Nugzar Potskhishvili, 50, who attended the protest, said he had been working as a paramedic for 21 years, and learned about being fired a week ago.
Potskhishvili said that prior to this, he had been protesting the fact that a 50% bonus payment introduced to emergency personnel during the COVID-19 pandemic had been cut despite promises it would remain.
Potskhishvili told OC Media he had had no problems at work, never received a reprimand, and had consistently successfully passed the exam in previous years.
Both Potskhishvili and Irakli Amiranashvili from the Trade Union of Medical Workers told OC Media that different groups had been given different versions of the exams.
Potskhishvili said that after he and others who protested failed their exams, they were not allowed to see detailed results or what errors they had supposedly made.
He added that one woman who took the exam along with him had told him she received an easier version of the test when he was not present.
Potskhishvili said he planned to challenge his dismissal in court.
‘Until the attitude changes in the healthcare sector […] patients will be left without qualified doctors’, he said. ‘This is not because doctors in Georgia are not qualified, but because, for example, when I worked 72 hours overnight, do you think my work would be adequate?’.
According to Amiranashvili, medical workers were not against undergoing exams or training to ensure they were qualified. He said that in addition to those who took part in protests allegedly receiving harder exams, the examination environment was unreasonably stressful, due to both time constraints and the attitude of exam supervisors.

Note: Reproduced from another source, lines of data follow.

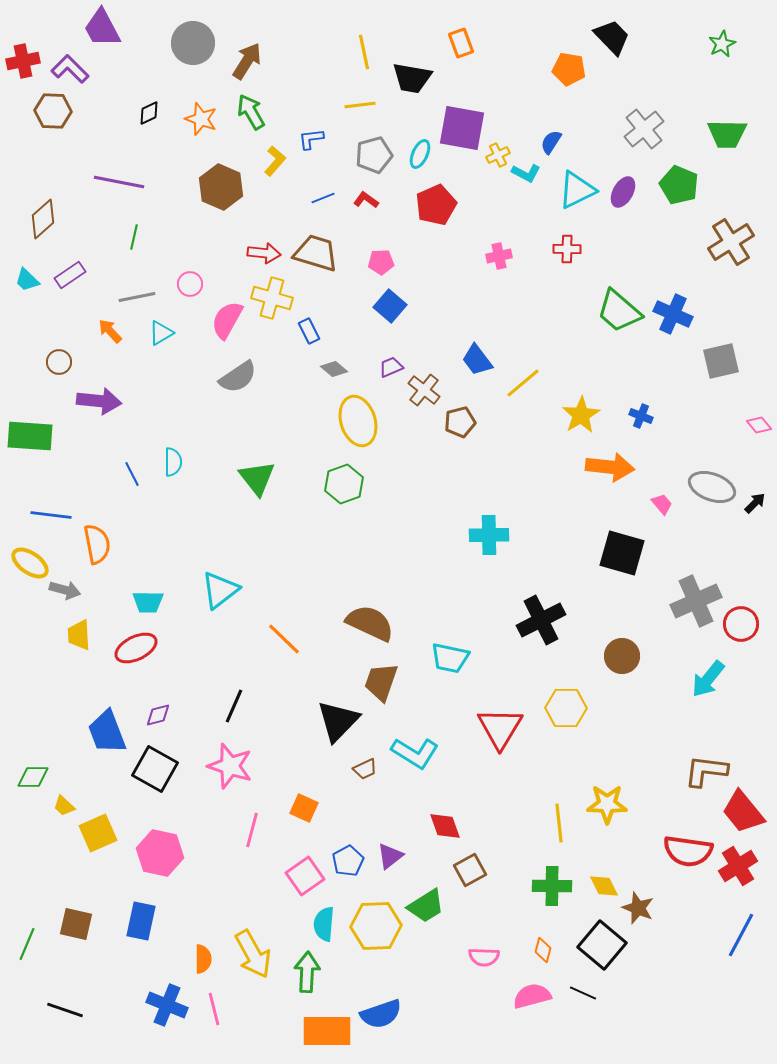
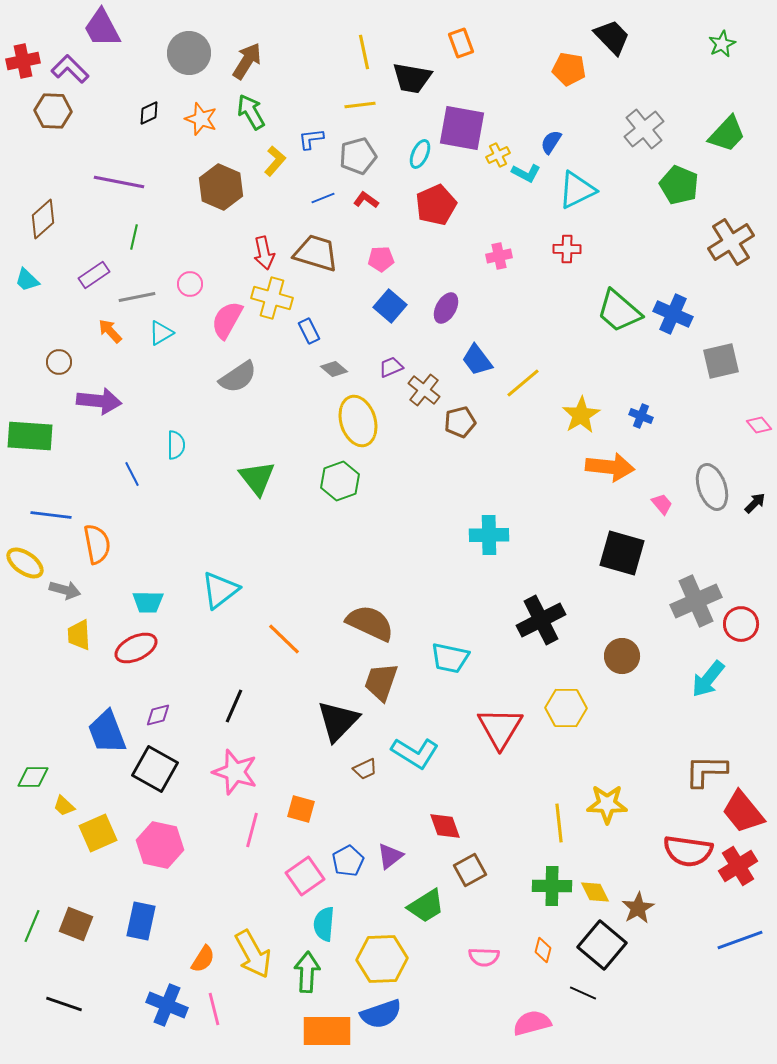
gray circle at (193, 43): moved 4 px left, 10 px down
green trapezoid at (727, 134): rotated 48 degrees counterclockwise
gray pentagon at (374, 155): moved 16 px left, 1 px down
purple ellipse at (623, 192): moved 177 px left, 116 px down
red arrow at (264, 253): rotated 72 degrees clockwise
pink pentagon at (381, 262): moved 3 px up
purple rectangle at (70, 275): moved 24 px right
cyan semicircle at (173, 462): moved 3 px right, 17 px up
green hexagon at (344, 484): moved 4 px left, 3 px up
gray ellipse at (712, 487): rotated 51 degrees clockwise
yellow ellipse at (30, 563): moved 5 px left
pink star at (230, 766): moved 5 px right, 6 px down
brown L-shape at (706, 771): rotated 6 degrees counterclockwise
orange square at (304, 808): moved 3 px left, 1 px down; rotated 8 degrees counterclockwise
pink hexagon at (160, 853): moved 8 px up
yellow diamond at (604, 886): moved 9 px left, 6 px down
brown star at (638, 908): rotated 20 degrees clockwise
brown square at (76, 924): rotated 8 degrees clockwise
yellow hexagon at (376, 926): moved 6 px right, 33 px down
blue line at (741, 935): moved 1 px left, 5 px down; rotated 42 degrees clockwise
green line at (27, 944): moved 5 px right, 18 px up
orange semicircle at (203, 959): rotated 32 degrees clockwise
pink semicircle at (532, 996): moved 27 px down
black line at (65, 1010): moved 1 px left, 6 px up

Amiranashvili said that one ambulance driver died while attending a pre-exam training course on 29 June.
According to the union chair, 66-year-old Ioseb Kavlashvili had a heart attack during the training and was taken to the Vivamedi clinic, but could not be saved.
Kavlashvili’s colleagues told journalists that he was stressed and nervous about the exams.
The director of the Vivamedi clinic, Zurab Chkhaidze, told TV Pirveli that the driver’s heart ‘suddenly stopped’ and he had had no cardiac problems in the past.
However, the Emergency Situations Coordination and Urgent Assistance Centre stated that ‘the information that an employee of the centre died during exams in the educational training centre is not true’.